* How to complete this task: If a line of the data below holds the string "volume", copy it.

* Supplied material:
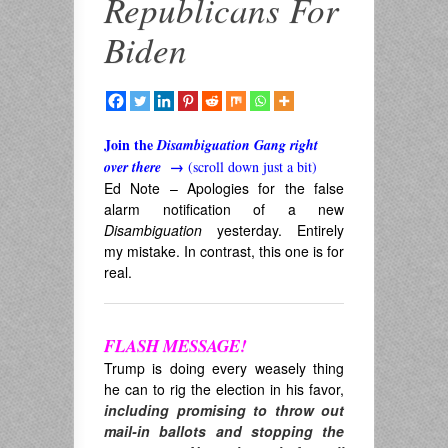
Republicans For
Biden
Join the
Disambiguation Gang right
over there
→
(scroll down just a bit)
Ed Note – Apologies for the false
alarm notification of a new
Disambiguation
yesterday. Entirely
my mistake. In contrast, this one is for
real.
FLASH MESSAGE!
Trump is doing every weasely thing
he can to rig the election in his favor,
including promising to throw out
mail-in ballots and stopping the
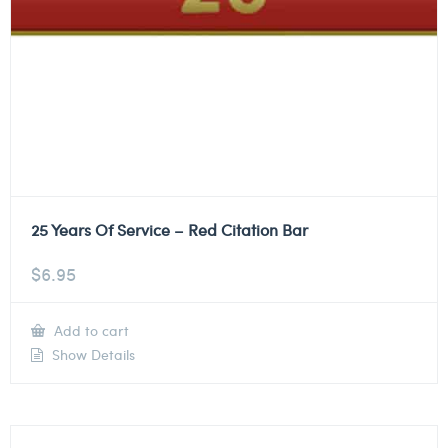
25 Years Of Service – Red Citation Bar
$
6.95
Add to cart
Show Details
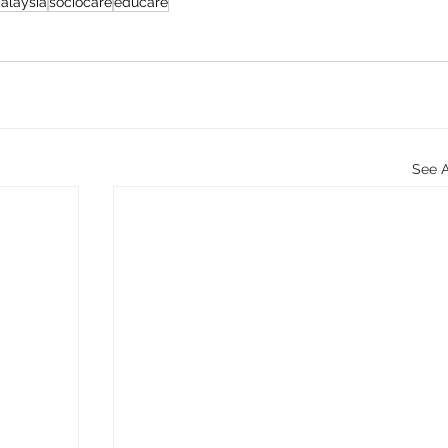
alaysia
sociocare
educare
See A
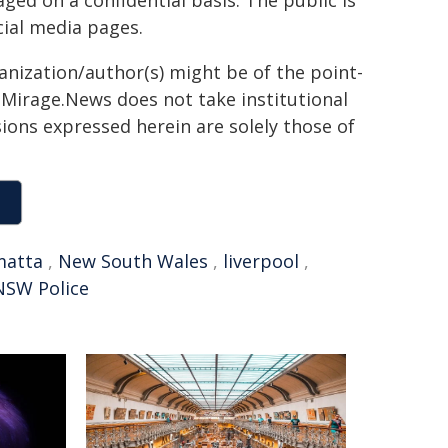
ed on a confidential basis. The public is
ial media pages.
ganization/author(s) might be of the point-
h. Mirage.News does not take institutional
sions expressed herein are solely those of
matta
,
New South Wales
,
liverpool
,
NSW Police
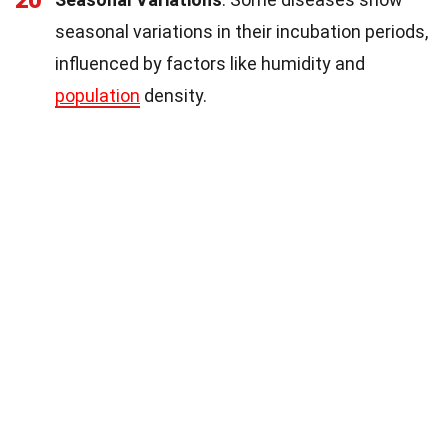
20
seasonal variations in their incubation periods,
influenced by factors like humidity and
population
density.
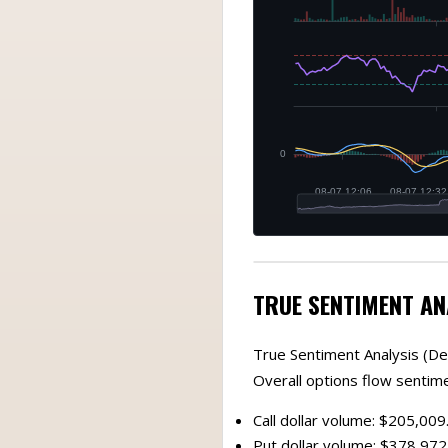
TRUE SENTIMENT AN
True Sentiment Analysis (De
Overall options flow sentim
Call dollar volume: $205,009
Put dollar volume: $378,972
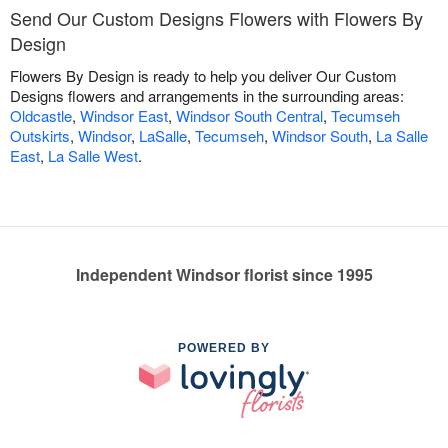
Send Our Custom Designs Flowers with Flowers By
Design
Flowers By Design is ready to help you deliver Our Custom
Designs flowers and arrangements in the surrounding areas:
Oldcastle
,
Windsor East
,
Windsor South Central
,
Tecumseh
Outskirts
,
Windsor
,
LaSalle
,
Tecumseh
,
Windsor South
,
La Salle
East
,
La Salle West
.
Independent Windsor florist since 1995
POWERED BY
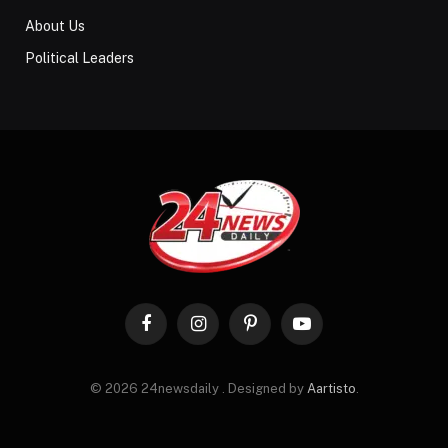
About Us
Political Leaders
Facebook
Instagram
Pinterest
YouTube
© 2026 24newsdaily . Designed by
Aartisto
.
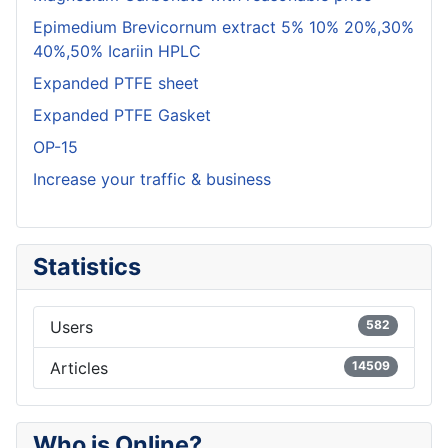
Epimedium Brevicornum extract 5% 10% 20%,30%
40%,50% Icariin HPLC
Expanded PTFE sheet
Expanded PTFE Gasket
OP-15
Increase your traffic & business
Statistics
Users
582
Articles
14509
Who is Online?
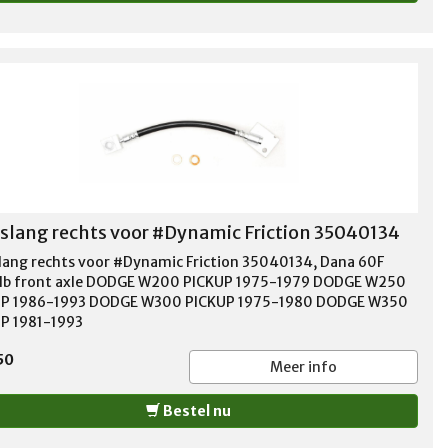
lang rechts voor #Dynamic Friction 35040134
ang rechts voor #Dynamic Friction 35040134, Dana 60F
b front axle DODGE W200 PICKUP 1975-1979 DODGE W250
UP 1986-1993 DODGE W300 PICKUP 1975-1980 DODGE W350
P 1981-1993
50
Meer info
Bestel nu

* Response to the task:
Call dollar volume: $205,009
Put dollar volume: $378,972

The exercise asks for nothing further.